Figure 3D shows the result of 16-fold pinning (with revisit) of a 384-array of randomly selected Chlamydomonas mutants (UV mutagenesis). Strong differences in growth rate are obvious among the mutants, and these differences are highly reproducible across the 16 replicates. This suggests that 6144-density might be usable with a highly complex assembly of different genotypes, on one plate.

6144-density is, in my opinion, completely unworkable with standard microbiological methodologies (velvets, toothpicks, etc) because the spatial resolution of these methods (even for expert workers) is seldom at the sub-mm resolution needed at this high density. Therefore, the ability to work at this density is a unique advantage of the
ROTOR+.

Figure 3: Agar-to-agar transfer at 6144 density.

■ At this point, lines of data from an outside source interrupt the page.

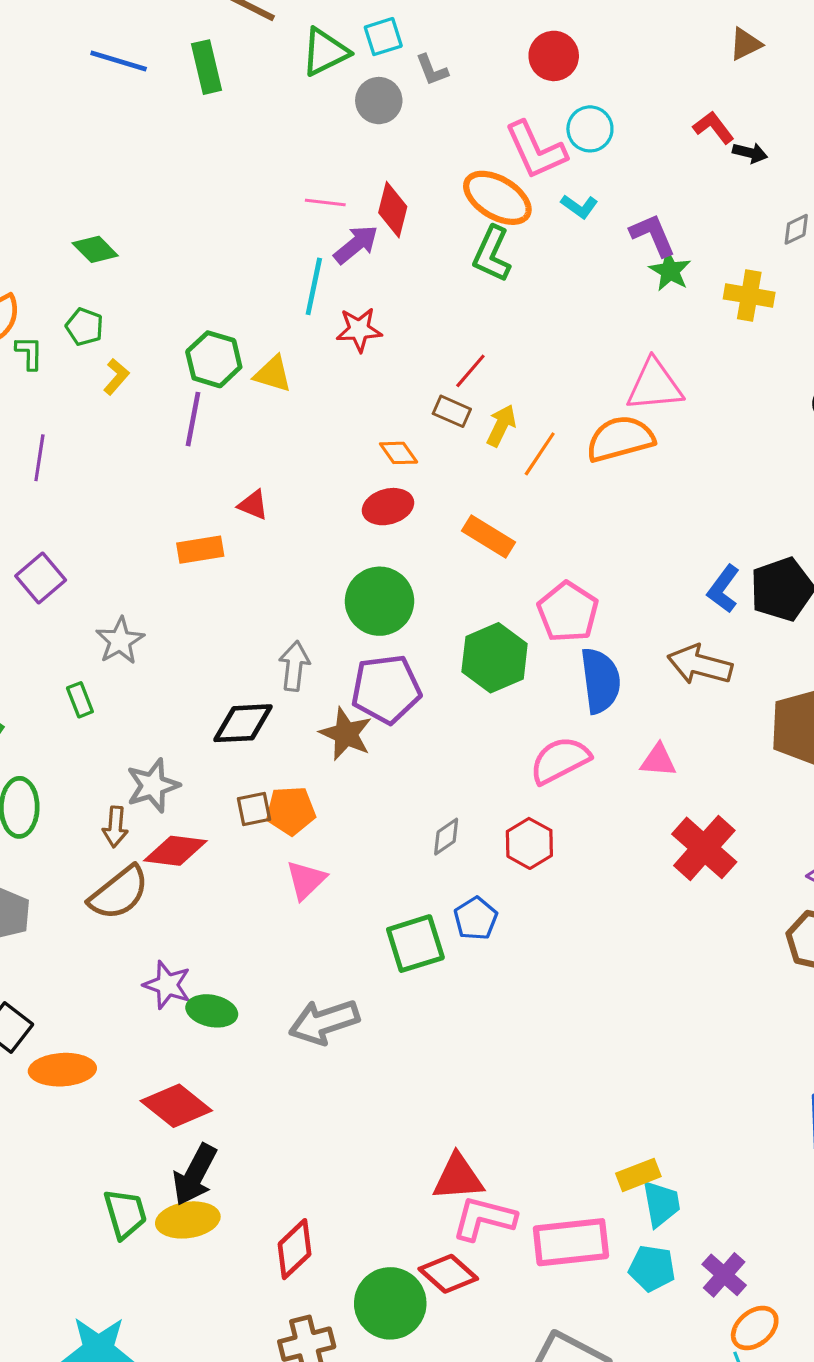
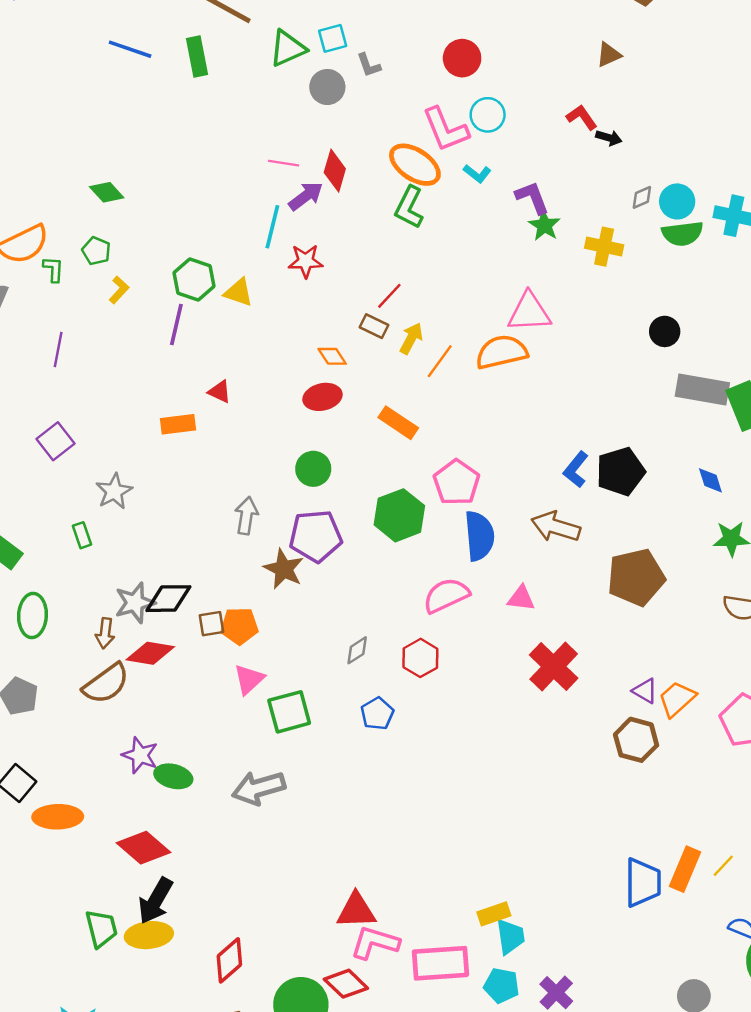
green circle: (380, 601) -> (313, 469), size x0.7
black diamond: (243, 723) -> (168, 599), moved
green square: (415, 944) -> (289, 712), moved

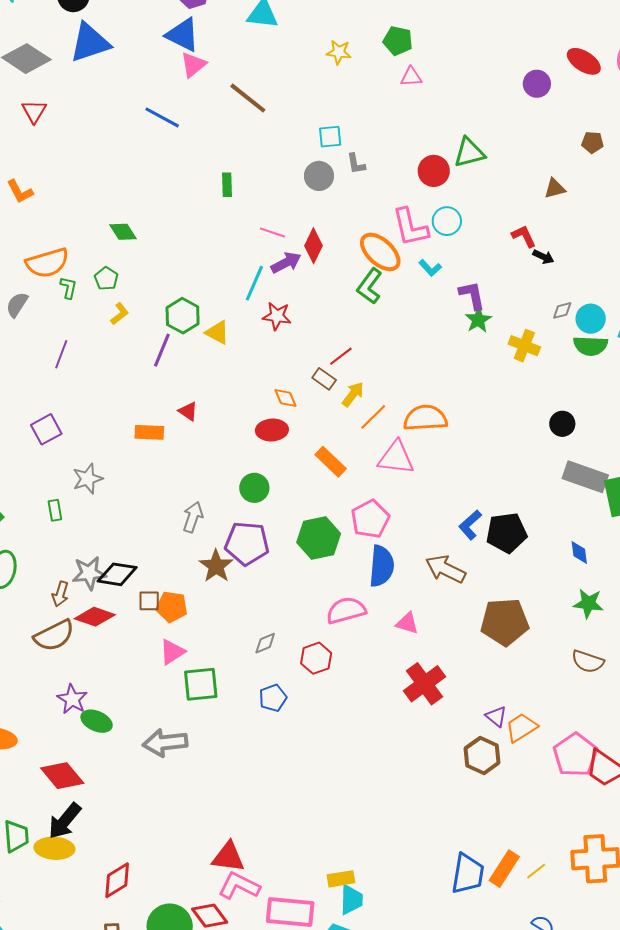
green triangle: (288, 48) -> (469, 153), moved
green rectangle: (197, 56) -> (227, 185), moved, size x0.7
pink triangle: (529, 312) -> (396, 458), moved

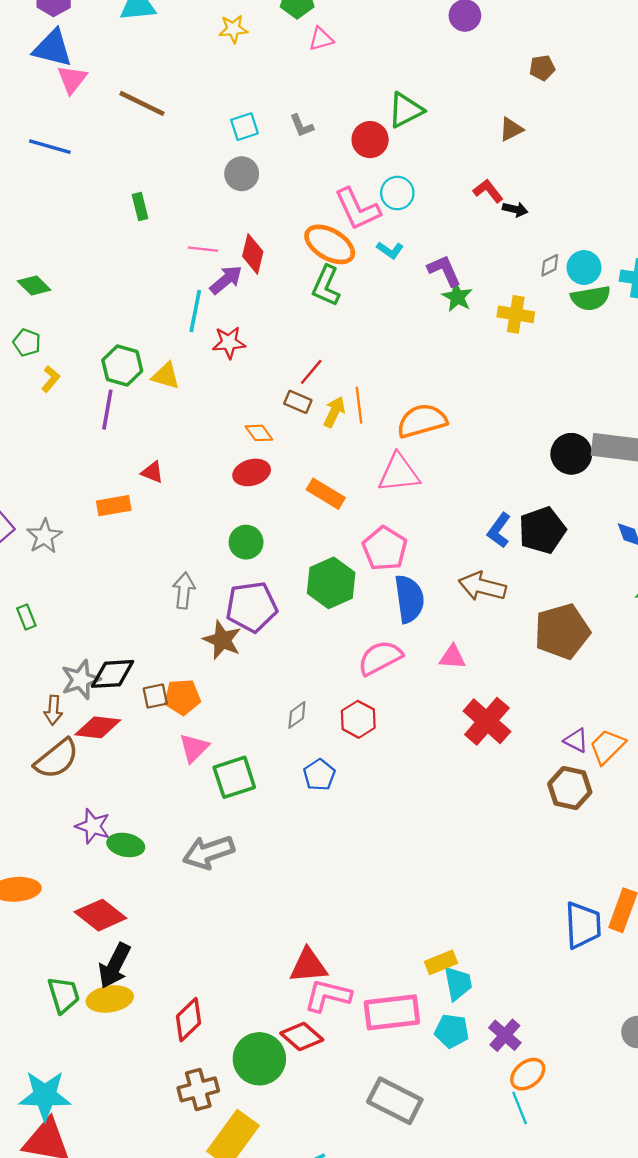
gray L-shape: (356, 164) -> (302, 126), moved
orange line: (373, 417) -> (359, 405), moved, turned -40
black circle: (562, 424) -> (571, 454), moved, size x1.4
gray star: (88, 479) -> (44, 536), moved

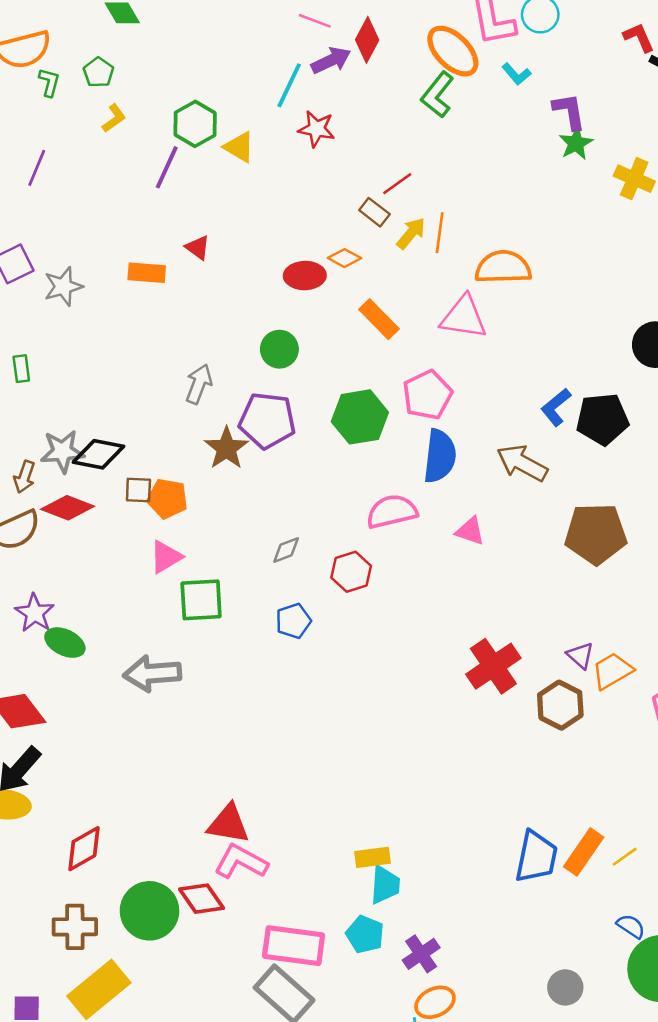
orange diamond: (259, 433) -> (345, 258), moved, turned -40
red cross: (487, 721) -> (493, 666), moved
pink rectangle: (392, 1012) -> (294, 946), moved

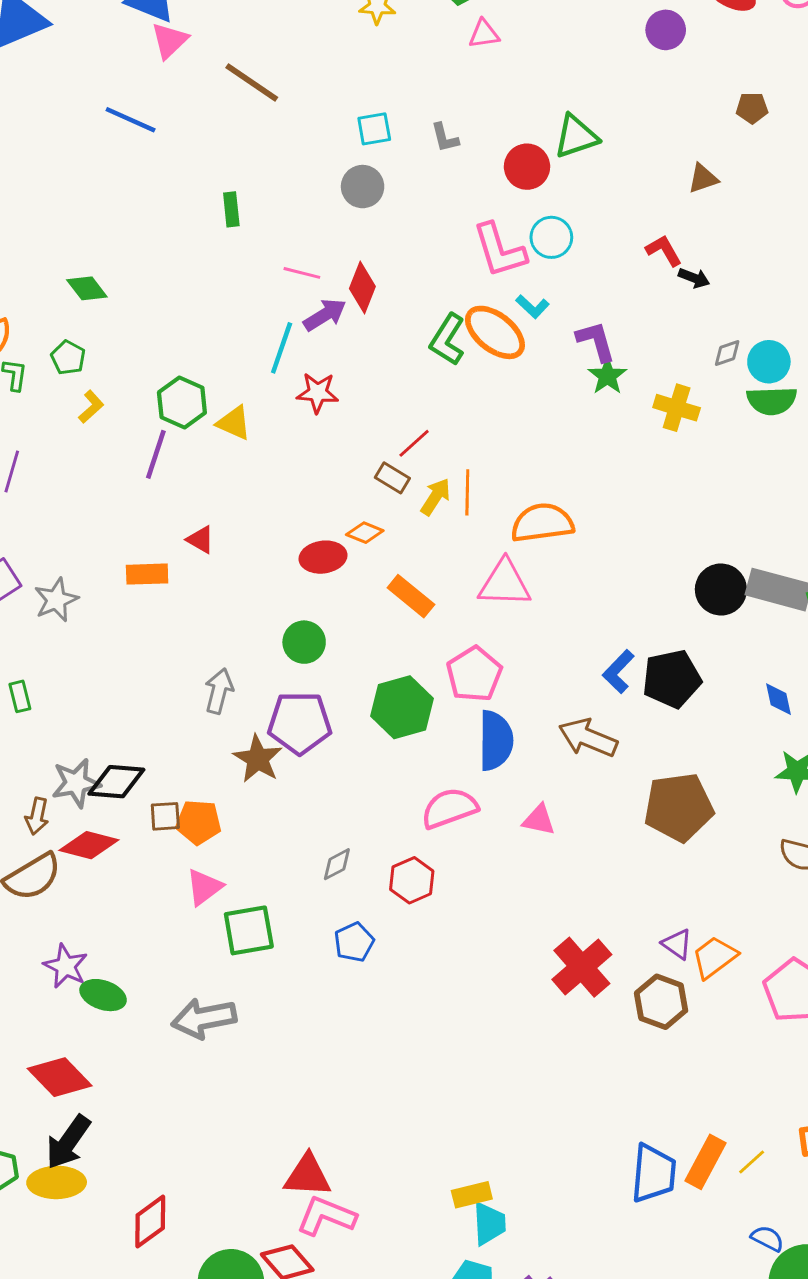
orange ellipse: (453, 51) -> (495, 332), moved

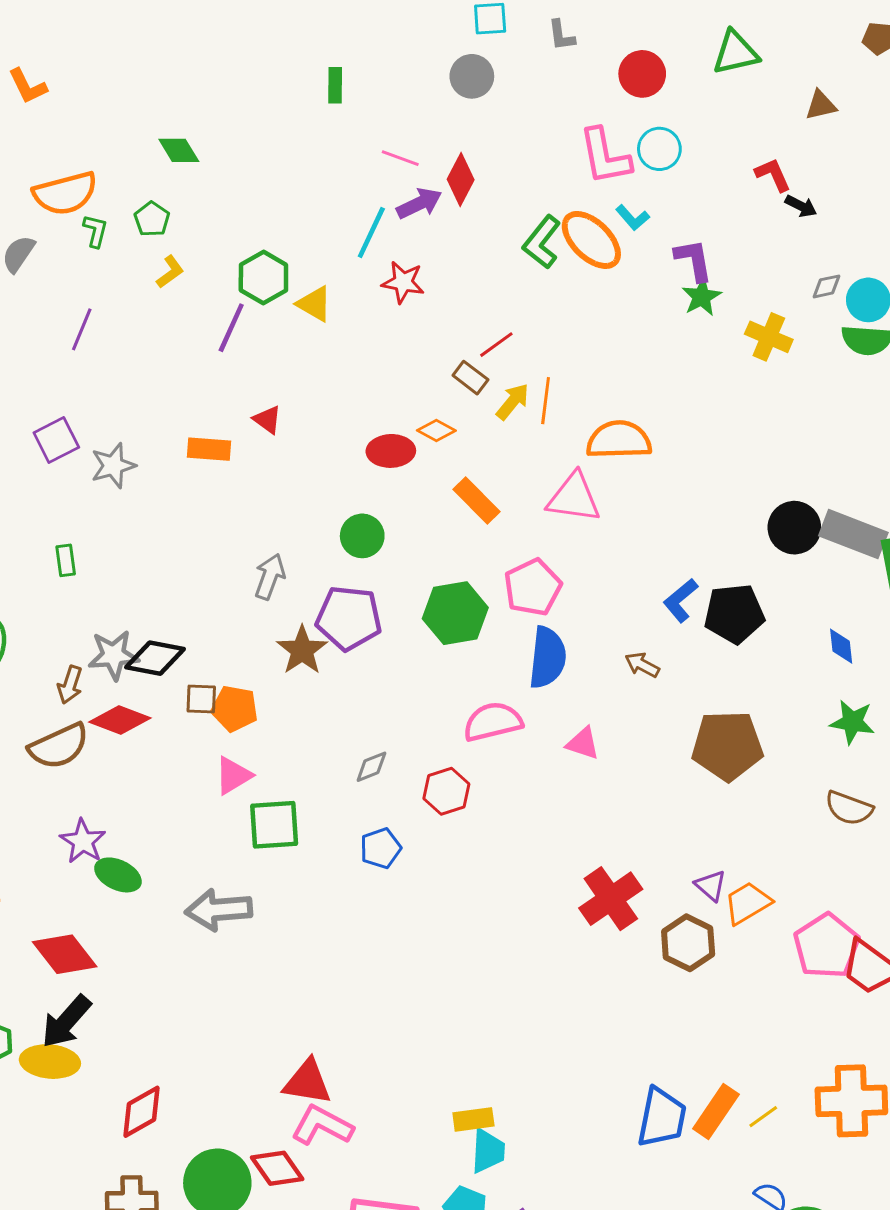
green triangle: (576, 136) -> (736, 53), moved
brown arrow: (588, 738) -> (642, 665), size x0.6

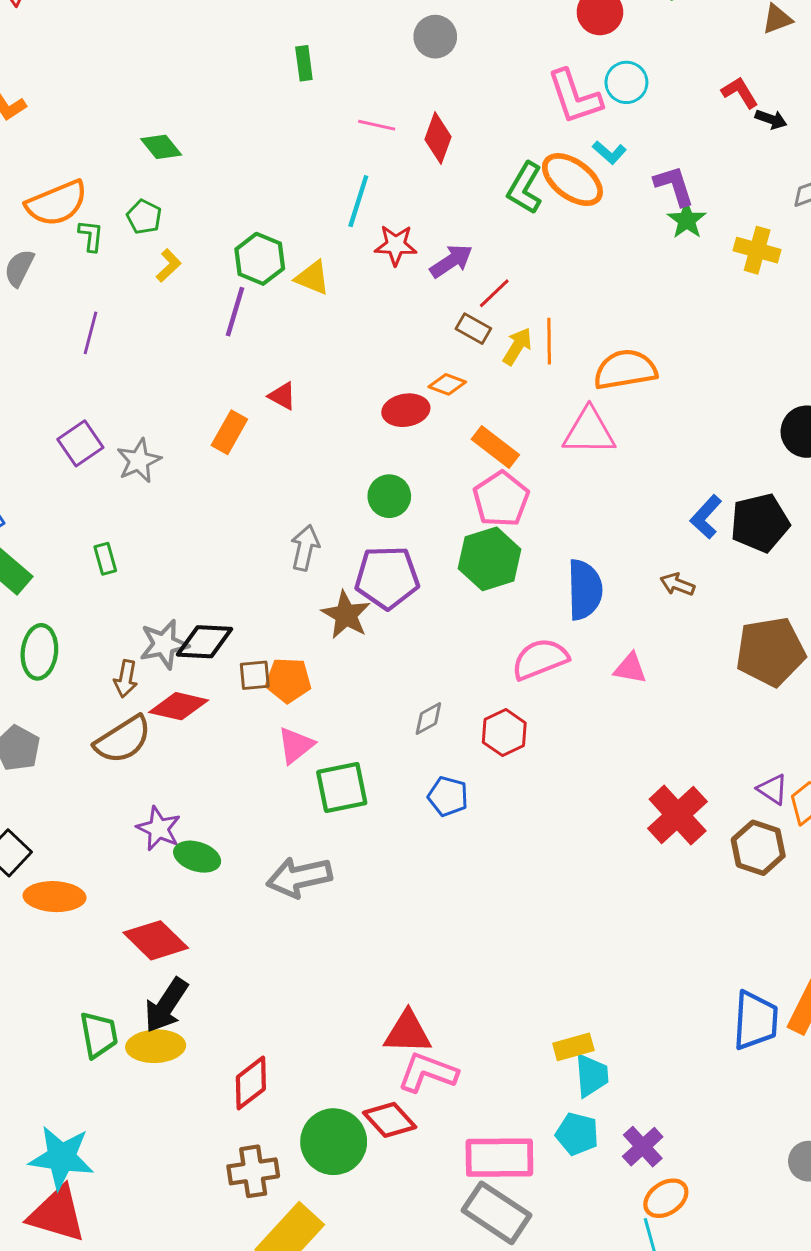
purple arrow: (419, 203) -> (451, 261), moved
orange rectangle: (209, 449) -> (229, 432), turned -57
pink pentagon: (533, 587) -> (501, 499), moved
blue pentagon: (381, 848) -> (448, 796), turned -30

A lawn of Chlamydomonas was pinned to a fresh plate using the 6144 RePad.
(A) An area of the plate after 2 days incubation. Growth is even for all inocula across the field.
(B) Micrograph of higher regular resulting microcolonies obtained after growth.
(C) Reproducibility of pin-strikes. A 6144 array of colonies was used as a source for a second pinning with a 6144 RePad. The second pin-strike was well within centerto-
center spacing of the first one, carried out with a different pad 1 day previously.
(D) A collection of 384 randomly UV-mutagenized Chlamydomonas clones was replicated 16x (with revisit) and grown up for 2 days. Note high reproducibility between the 16 replicates of growth rate variability associated with each mutant.

CONCLUSION

Chlamydomonas reinhardtii is fully compatible with the Singer ROTOR+ for liquid-to-
agar, agar-to-agar or agar-to-liquid transfers. In general, viability and quantitative reproducibility of transferred cells appears to be high. The 6144 array density is likely workable, although demanding in terms of agar plate quality, and could be an efficient format for high-throughput genetic assays. It can likely be integrated effectively with direct microscopic examination for phenotypic classification, thus in some systems eliminating the need for any macroscopic testing or culturing.

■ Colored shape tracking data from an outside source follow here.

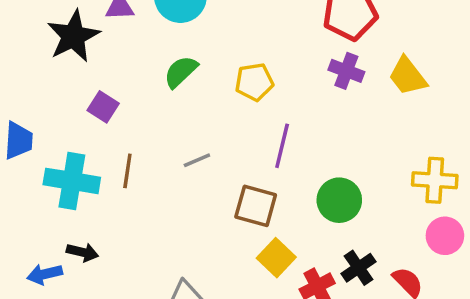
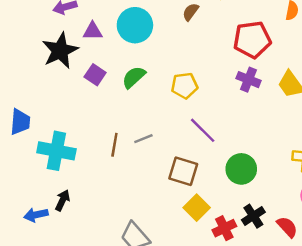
purple square: (103, 107) -> (95, 75), moved
purple line: (282, 146) -> (203, 130), turned -60
brown line: (127, 171) -> (114, 145), moved
black arrow: (82, 252) -> (62, 200), turned -80

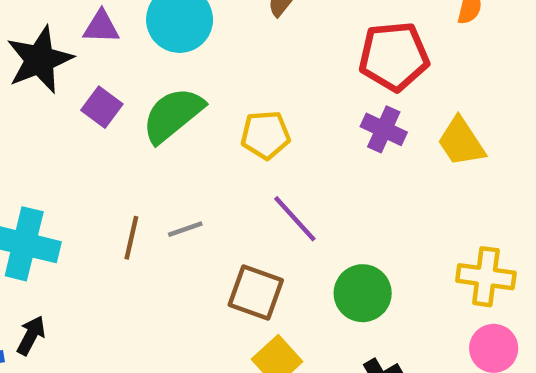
green semicircle: (134, 77) -> (173, 115), size x1.4

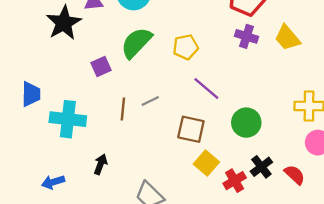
purple square: (102, 107) -> (101, 66), moved, turned 36
black arrow: (31, 335) -> (101, 164), moved

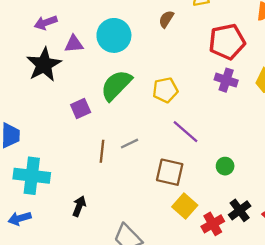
cyan cross: (68, 119) -> (32, 176), moved
green circle: (246, 123) -> (225, 166), size x0.6
blue arrow: (53, 182) -> (20, 218), moved

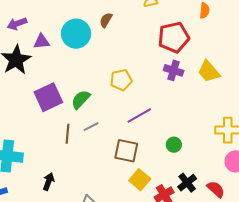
brown semicircle: (166, 19) -> (106, 20), moved
green semicircle: (116, 85) -> (81, 99), moved, size x0.7
purple square: (81, 109) -> (48, 97), size x1.6
purple line: (186, 132) -> (139, 116), turned -70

Algae Genetic Screening Applications

High-Throughput Genotyping of Green Algal Mutants Reveals Random Distribution of Mutagenic Insertion Sites and Endonucleolytic Cleavage of Transforming DNA
Abstract (Zhang R, Patena W, Armbruster U, Gang SS, Blum SR, Jonikas MC)

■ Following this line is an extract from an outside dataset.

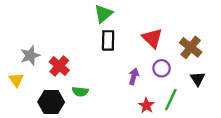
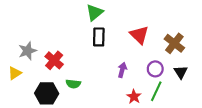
purple circle: (162, 68) -> (155, 69), moved
yellow triangle: (16, 80) -> (15, 73), turned 32

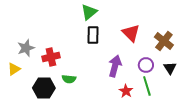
red cross: (54, 60) -> (51, 57), turned 36
purple arrow: (122, 70) -> (115, 66), size x1.5
green line: (156, 91) -> (147, 86), turned -42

A high-throughput genetic screening platform in a single-celled photosynthetic eukaryote would be a transformative addition to the plant biology toolbox. Here, we present ChlaMmeSeq (Chlamydomonas MmeI-based insertion site Sequencing), a tool for simultaneous mapping of tens of thousands of mutagenic insertion sites in the eukaryotic unicellular green alga Chlamydomonas reinhardtii. We first validated ChlaMmeSeq by in-depth characterization of individual insertion sites. We then applied ChlaMmeSeq to a mutant pool and mapped 11,478 insertions, covering 39% of annotated protein coding genes. We observe that insertions are distributed in a manner largely indistinguishable from random, indicating that mutantsin nearly all genes can be obtained efficiently. The data reveal that sequence-specific endonucleolytic activities cleave the transforming DNA and allow us to propose a simple model to explain the origin of the poorly understood exogenous sequences that sometimes surround insertion sites. ChlaMmeSeq is quantitatively reproducible, enabling its use for pooled enrichment screens and for the generation of indexed mutant libraries. Additionally, ChlaMmeSeq allows genotyping of hits from Chlamydomonas screens on an unprecedented scale, opening the door to comprehensive identification of genes with roles in photosynthesis, algal lipid metabolism, the algal carbon-concentrating mechanism, phototaxis, the biogenesis and function of cilia, and other processes for which C. reinhardtii is a leading model system.